A Shared Kernel Is a Shared Trust Domain

The Problem

Multi-tenant arbitrary code execution — managed notebooks, hosted IDEs, serverless functions, playground environments. The pattern is widespread, and the implicit assumption is identical: containers are enough. They do isolate processes. They do not isolate trust boundaries.

What Containers Actually Guarantee

What exactly does “container isolation” consist of?

Primitive	What it isolates
PID namespace	process visibility
Mount namespace	filesystem view
Network namespace	network stack
UTS namespace	hostname and domain name
IPC namespace	System V IPC, POSIX message queues
User namespace	UID/GID mapping, capability scope
Cgroup namespace	cgroup root view
cgroups	resource limits (CPU, memory, I/O)
Linux capabilities	privilege decomposition (~41 discrete privileges)
Seccomp	syscall filtering
Kernel	shared

Every primitive above operates on top of a single shared kernel — the only component with full privilege over memory, scheduling, and I/O, and the ultimate shared attack surface.¹

Threat Model

What does a shared kernel mean operationally? Four classes of risk.

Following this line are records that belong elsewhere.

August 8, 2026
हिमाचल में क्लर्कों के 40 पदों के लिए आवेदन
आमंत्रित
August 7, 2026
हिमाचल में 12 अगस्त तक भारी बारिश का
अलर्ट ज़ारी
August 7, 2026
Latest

Container escape: kernel exploit (CVE-2022-0185 — requires CAP_SYS_ADMIN in a user namespace; CVE-2024-1086 — nf_tables use-after-free, actively exploited).
Lateral movement: service account tokens, metadata endpoints
Data exfiltration: DNS tunneling, unrestricted egress
Resource abuse: cryptomining, noisy neighbor

Standard hardening layers — AppArmor or SELinux mandatory access control, dropping capabilities, restricting user namespaces — raise the cost of exploitation but do not change the fundamental trust model: the host kernel remains shared. Kernel exploits are rare, but in a multi-tenant environment the blast radius is existential: full host compromise, lateral access to every tenant’s data and credentials.

Where the Trust Boundary Really Is

Namespaces provide isolation properties, but they are not hard security boundaries against hostile code — the kernel attack surface they expose is substantially larger than a minimal hypervisor’s. User namespaces come closest to a true security primitive (they gate capability sets within a confined scope), but they also expand the reachable kernel surface, which is why unprivileged user namespace creation is itself a hardening target.

Seccomp narrows the interface further but cannot close it. A minimal Python HTTP server requires 40–60 distinct syscalls at steady state. The container runtime requires additional privileged syscalls (mount, pivot_root, namespace setup) during initialization, but those execute before the seccomp filter is installed and are not part of the application’s profile.

Mainstream hardening guidance and sandboxing projects converge on the same conclusion: Linux containers provide process and resource isolation, not tenant isolation comparable to a VM.² Containers are excellent at what they were designed for. They are insufficient when the threat model includes hostile tenants — not because of a defect in containers, but because of a mismatch between tool and problem.

If tenants are not mutually trusted, the question is not whether containers are hardened enough, but whether the host kernel is still part of the shared trust domain.

The Design Space: Three Execution Models

There are three approaches to moving, or reinforcing, the kernel boundary. Each makes a different trade-off between isolation strength, performance overhead, and operational complexity.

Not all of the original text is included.